I am celebrating (read: icing) the most Type II fun I’ve had in a long time. Or as Matt puts it:

Somebody activate my Obamacare
< bro > Because that trip was si-i-ick < /bro >
On my tiptoes. The whole weekend was a reach.

These guys were saintly, per usual, providing shop-work and snacks and sweet little lies about the amount of time they spent waiting in the wind—a knife’s-edge promise of the next day’s snow—while I dragged myself up climbs hours longer than anything I’ve attempted in years. The altitude upped the ante from “this is tough” to “I tried to ride over a tree root and I yakked up breakfast.” Pffffttttt. I love the mountains, madly, honest, but it seem that love alone won’t turn the pedals: I did a lot of walking my bike and a lot of “deciding” to sell the damn thing at the first available opportunity.

Fortunately, Jacob and I have a long friendship based largely on dismissing each other’s dramatics. “Oh, please,” he said, around the seventh or eighth time I announced I couldn’t continue. “You know you’re going to do the whole ride.” Yeah, well … OK.
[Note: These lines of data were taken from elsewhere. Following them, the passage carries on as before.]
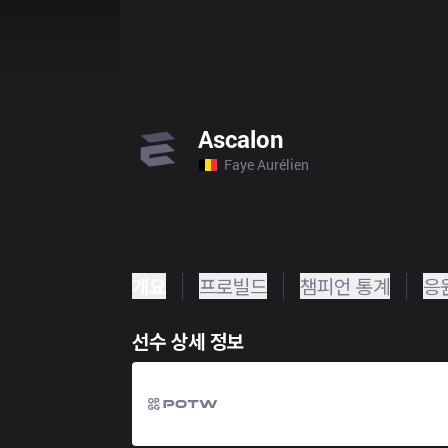
Ascalon
Faye Aurélien
개요
프로빌드
챔피언 통계
응
선수 상세 정보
Star Lake. Exhaustion to wonderment ratio approaching parity.

Anyway. There was this—the end of the season, shining on the water—and Tahoe blazing blue on the horizon, the snow packed into my pedals on the thin traverses and the glowing aspen leaves’ addled spin to the tumbledown granite of the creekbed. Maybe it was only my eyes gone bleary with the effort, but I swear every last little thing looked lit and living from the inside out. Typical: I can’t breathe here but can only breathe here. And what can I ever do about that?